The mild procedure treats LSS by removing hypertrophic ligamentum flavum, which helps restore space in the spinal canal. The restoration of space reduces pressure on the nerves, reduces pain, and improves mobility. The procedure is performed through a 5.1 mm treatment portal via a posterior approach using live fluoroscopy. This method and the mild instruments are designed to debulk tissue while maintaining the integrity of the ventral fibers of the ligamentum flavum by staying posterior to the thecal sac. The epidurogram is a key safety feature since it allows the physician constant visualization of the treatment area throughout the procedure. Another key safety feature is the minimally invasive design of the procedure itself, which requires no general anesthesia, no implants, no stitches, and is performed in about one hour.

mild has been performed on over 15,000 patients and has been proven to be safe and effective in 11 clinical studies and more than 16 peer-reviewed journal articles. Clinical studies show that mild can help LSS patients stand longer and walk farther with less pain1 and no major complications related to the devices or the procedure have been reported.2

Physicians are required to be certified to perform the mild procedure. Certification training is conducted at Vertos Medical's headquarters/training center in Aliso Viejo, CA, and includes sessions focused on patient selection, clinical data, and hands-on technique. Enrollment is limited; if you are interested in more information about the mild training program, please contact us.

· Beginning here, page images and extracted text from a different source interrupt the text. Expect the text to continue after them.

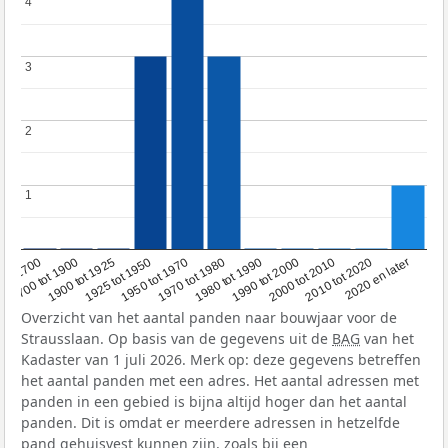
4
4
3
3
2
2
1
1
1950 tot 1970
1990 tot 2000
1900 tot 1925
2020 en later
1970 tot 1980
oor 1700
2000 tot 2010
1925 tot 1950
1980 tot 1990
1700 tot 1900
2010 tot 2020
Overzicht van het aantal panden naar bouwjaar voor de
Strausslaan. Op basis van de gegevens uit de
BAG
van het
Kadaster van 1 juli 2026. Merk op: deze gegevens betreffen
het aantal panden met een adres. Het aantal adressen met
panden in een gebied is bijna altijd hoger dan het aantal
panden. Dit is omdat er meerdere adressen in hetzelfde
pand gehuisvest kunnen zijn, zoals bij een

To learn more about how mild helps LSS patients, click here.

Important Safety Information
Although the complication rate for the mild procedure is low, as with most surgical procedures, serious adverse events, some of which can be fatal, can occur, including heart attack, cardiac arrest, stroke, and embolism. Other risks include infection and bleeding; spinal cord and nerve injury that can, in rare instances, cause paralysis. This procedure is not for everyone. Physicians should discuss potential risks with patients. For complete information regarding indications for use, contraindications, warnings, precautions, adverse events, and methods of use, please reference the devices' Instructions for Use.